Establish ironclad credibility with investors

After being inundated with AI startups, investors have become savvier about identifying what is and what isn’t AI. With the accessibility of large language models (LLMs), building an “AI startup” has become much easier and cheaper.

Collecting and labeling massive amounts of training data is no longer a mandatory prerequisite. Now, following the advent of pre-trained LLMs, these tasks can be done with increasing ease. That means many startups have rolled out AI features to tie into the prevailing market trend and seek a bump in valuation.

The best way to distinguish your startup is by demonstrating your credibility and handling technical diligence early on in the investment process.

You should be prepared to answer the following questions:

  • What AI expertise do your team members have across model development and deployment?
  • Can you describe your model architecture? If applicable, which pre-trained models are you using, and what techniques are you using to enhance the models?
  • What datasets are you using for training and fine-tuning? How are you growing these datasets? How are you approaching customer privacy?
  • How do you measure the performance or accuracy of your models? Do you have metrics or benchmarks to share? What’s the performance of the best available baseline?
  • How stringent are your accuracy requirements? For example, will your model add value to customers if it’s 80% accurate, or does it need to be 95%+ accurate?
  • What tasks can your model perform most accurately? What are your model’s limitations?

This last question is of paramount importance. By knowing where your models shine and where they don’t, you will demonstrate not only technical depth, but also integrity.

Get specific about your GTM formula

In a frothy market, you can raise capital to pad the balance sheet without necessarily having an expansion formula or a clear sense of how you’ll spend the money.

However, in today’s environment, assuming that you’re building an AI application (as opposed to conducting AI research), you’ll need to have compelling business metrics to demonstrate product-market fit along with a plan that charts out the growth path ahead.

First, make sure you know your metrics inside and out. That goes without saying. Data is a great way to “show” versus “tell” why your startup is a great investment. Pore over current SaaS benchmarks and evaluate how you stack up against them.

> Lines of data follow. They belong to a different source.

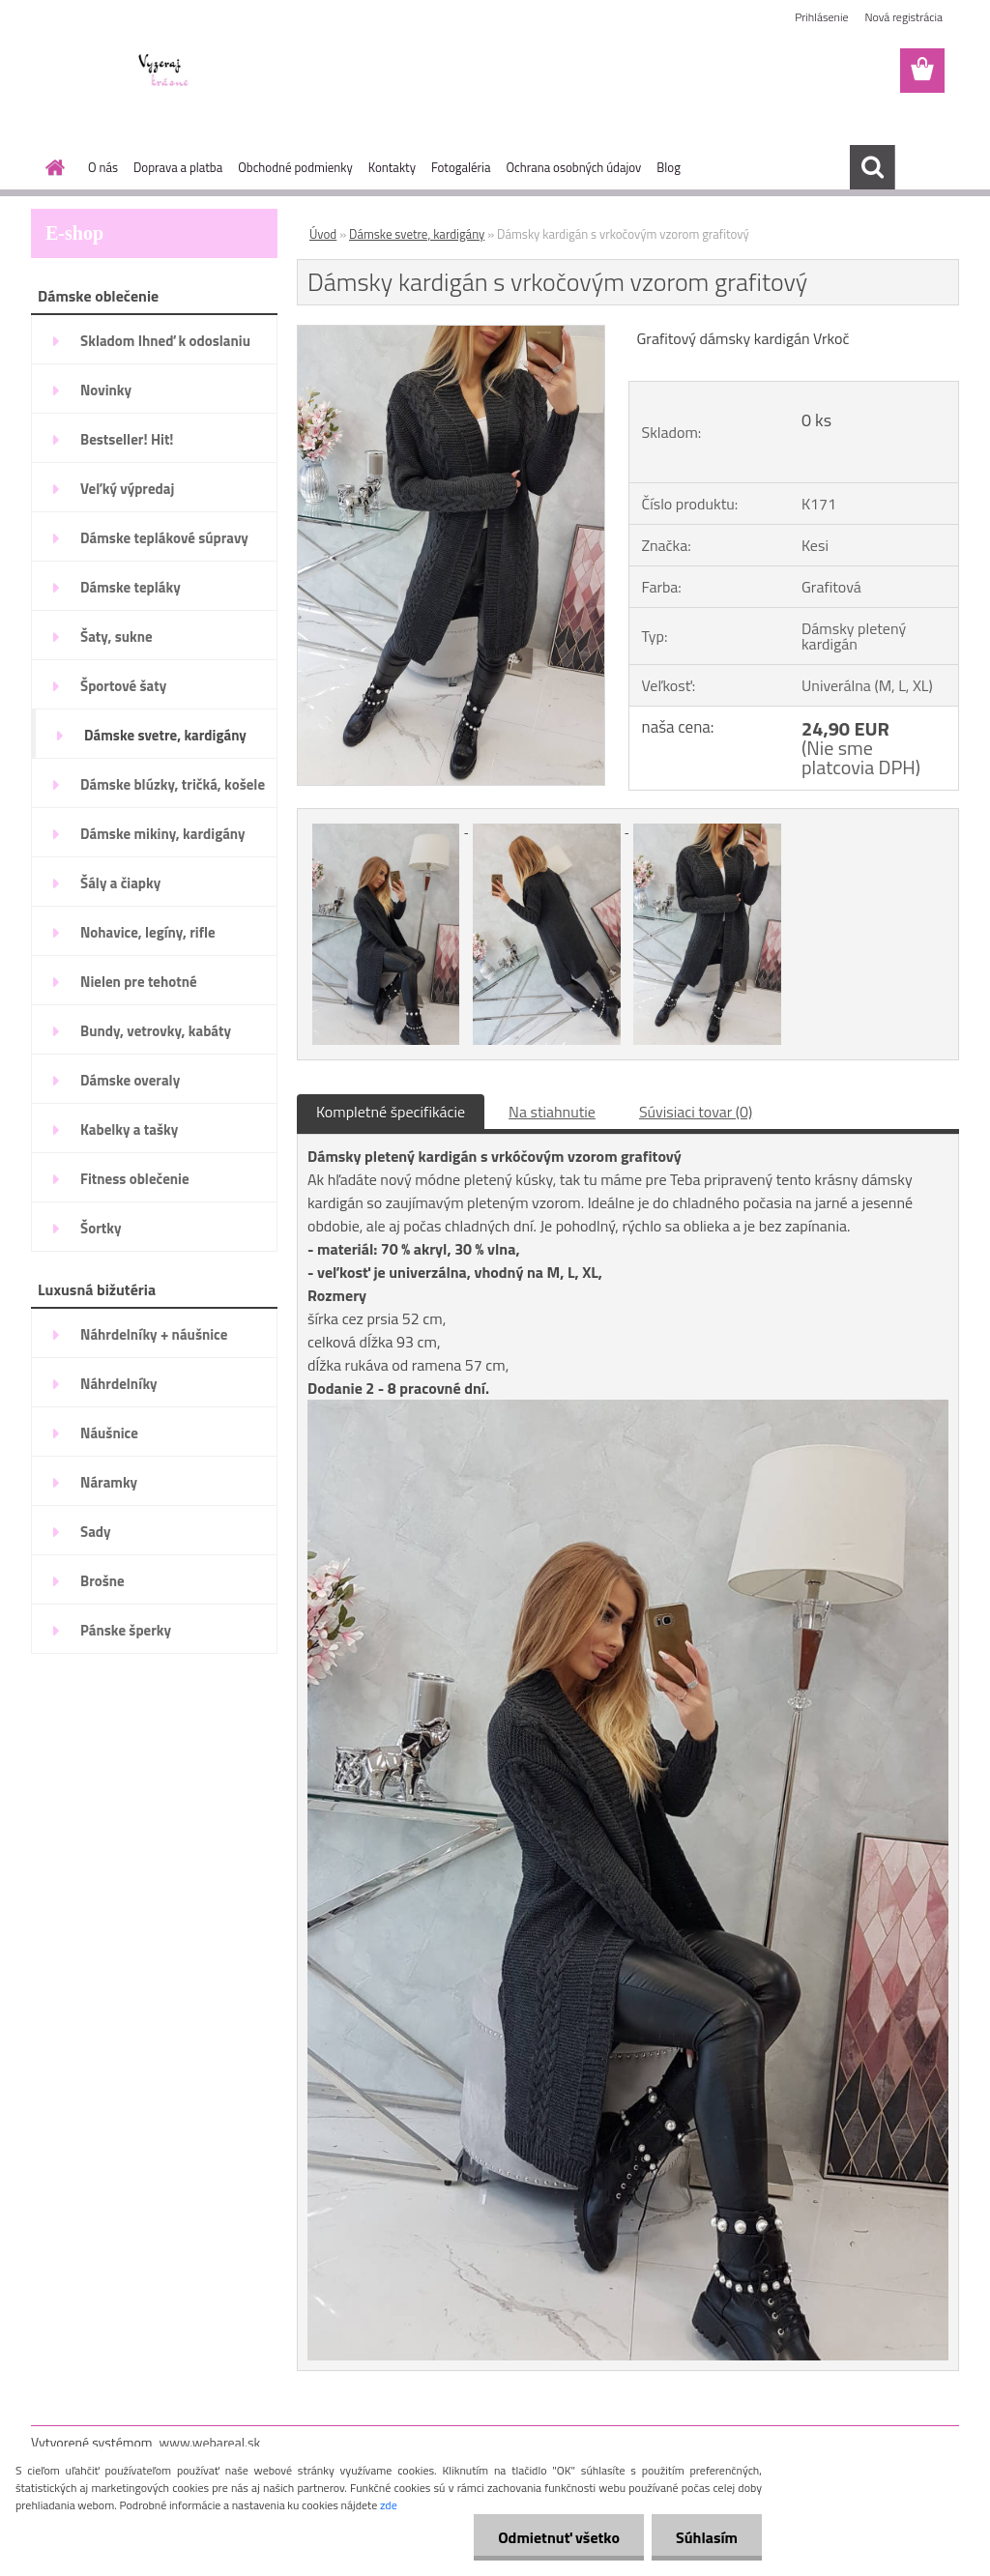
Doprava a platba (177, 167)
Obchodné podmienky (295, 167)
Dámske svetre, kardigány (416, 234)
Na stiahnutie (552, 1111)
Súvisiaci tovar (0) (695, 1111)
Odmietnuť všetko (559, 2537)
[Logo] (164, 71)
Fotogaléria (460, 167)
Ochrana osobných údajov (573, 167)
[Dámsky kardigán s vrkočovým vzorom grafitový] (451, 333)
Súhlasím (707, 2537)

This will help you determine how competitive and investable your business is, as well as how challenging the fundraising process will be.

Once you have your metrics ready, it’s vital to have a clear plan as to how your investors’ capital will translate to responsible and efficient growth. What levers will you pull to develop new products, increase sales, or forge partnerships? The more specific you’re able to be about your go-to-market (GTM) formula, the more confidence you’ll build among potential investors.

In addition to the above, there are several other unique considerations imposed on AI startups. For instance, full-stack AI startups may be selling “work” in terms of labor displacement, optimization, and automation.

If you are automating work, be prepared to explain the economics in detail. Moreover, building and training AI models can be expensive; significant computational and labor resources are necessary for collecting training data, labeling data, deploying models, and more.

Today’s venture market favors capital efficiency, so ensure you have a deep understanding of the cost structure and resources needed to scale, as well as the impacts that scaling will have on your startup’s gross margins.

It’s no secret that AI is the darling of the VC world right now, but the winds of change are swift, and there are already signs the AI funding boom time is slowing. Founders looking to raise a Series B in the coming months should focus on fundamentals. After all, hard work, not hype, is what generates customer value.